Eskil Suter ne se voit plus vraiment en MotoGP mais ne baisse pas les bras pour autant.



Revenu en Grand Prix avec l’arrivée des Moto2 en 2010, Eskil Suter y a connu ses heures de gloire avec la première victoire de la catégorie (Shoya Tomizawa au Qatar) puis avec le titre de Marc Marquez en 2012. Au total, 32 victoires remportées en cinq années.

2012 marquait d’ailleurs une sorte d’apogée pour le constructeur de Turbenthal, dans le canton de Zurich, puisqu’il alignait également des châssis pour les moteurs BMW du team NGM Forward, espérant bien que l’usine bavaroise allait s’investir en MotoGP.

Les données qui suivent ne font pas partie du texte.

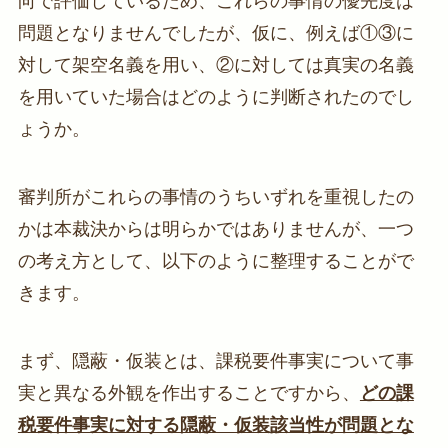
向で評価しているため、これらの事情の優先度は
問題となりませんでしたが、仮に、例えば①③に
対して架空名義を用い、②に対しては真実の名義
を用いていた場合はどのように判断されたのでし
ょうか。
審判所がこれらの事情のうちいずれを重視したの
かは本裁決からは明らかではありませんが、一つ
の考え方として、以下のように整理することがで
きます。
まず、隠蔽・仮装とは、課税要件事実について事
実と異なる外観を作出することですから、
どの課
税要件事実に対する隠蔽・仮装該当性が問題とな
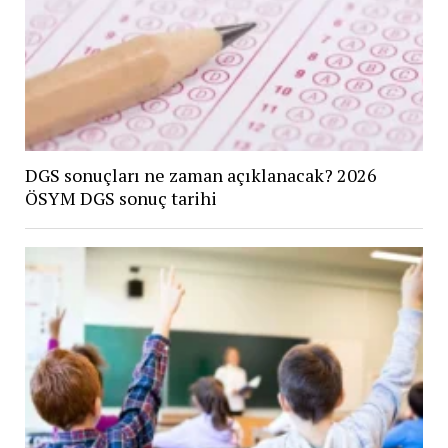
DGS sonuçları ne zaman açıklanacak? 2026
ÖSYM DGS sonuç tarihi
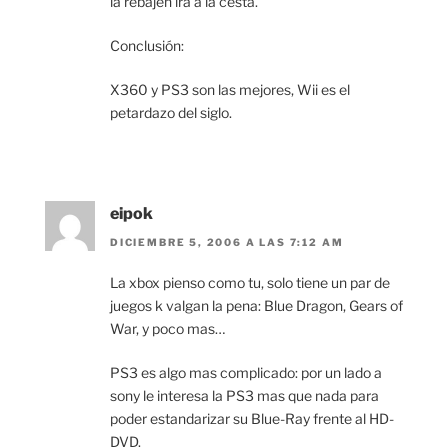
la rebajen irá a la cesta.
Conclusión:
X360 y PS3 son las mejores, Wii es el
petardazo del siglo.
eipok
DICIEMBRE 5, 2006 A LAS 7:12 AM
La xbox pienso como tu, solo tiene un par de
juegos k valgan la pena: Blue Dragon, Gears of
War, y poco mas…
PS3 es algo mas complicado: por un lado a
sony le interesa la PS3 mas que nada para
poder estandarizar su Blue-Ray frente al HD-
DVD.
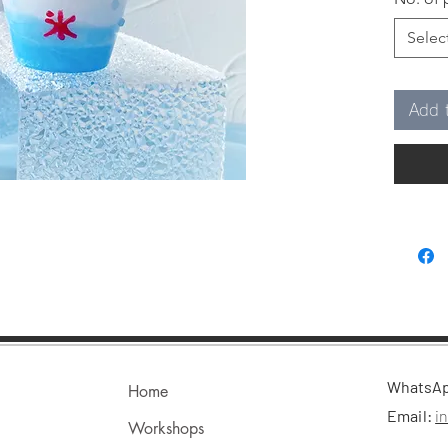
~過程
活動。
Selec
內容：
◐ 調色
Add 
◐ 營
時間：11:
時）
上課地點
上課日
請參考
Whats
IG：hei
FB：HEI
​WhatsA
Home
Email:
i
Workshops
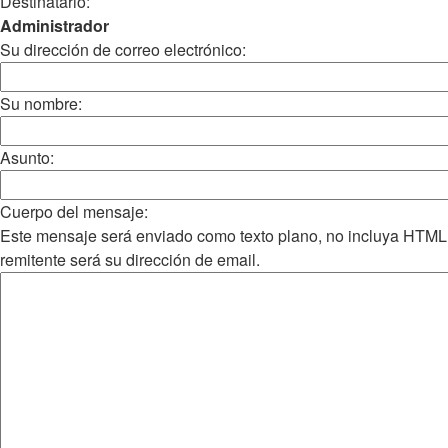
Destinatario:
Administrador
Su dirección de correo electrónico:
Su nombre:
Asunto:
Cuerpo del mensaje:
Este mensaje será enviado como texto plano, no incluya HTML
remitente será su dirección de email.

Depuis, malgré la conception-création des Mahindra et quelques fabrications pour Ducati en 2013, les clients se sont faits de moins en moins nombreux, en partie par effet de mode en Moto2, en partie par abandon des projets en MotoGP.

En 2015, outre les neuf pilotes Mahindra en Moto3 ( les modèles 2015 semblent s’être révélées très performantes lors des derniers tests 2014), seuls Florian Alt et Ali Zaqhwan Zaidi tenteront de faire briller les couleurs de Suter Racing Technology en Moto2; autant dire qu’elles risquent briller un peu moins fort qu’avec Luthi, Aegerter ou Zarco!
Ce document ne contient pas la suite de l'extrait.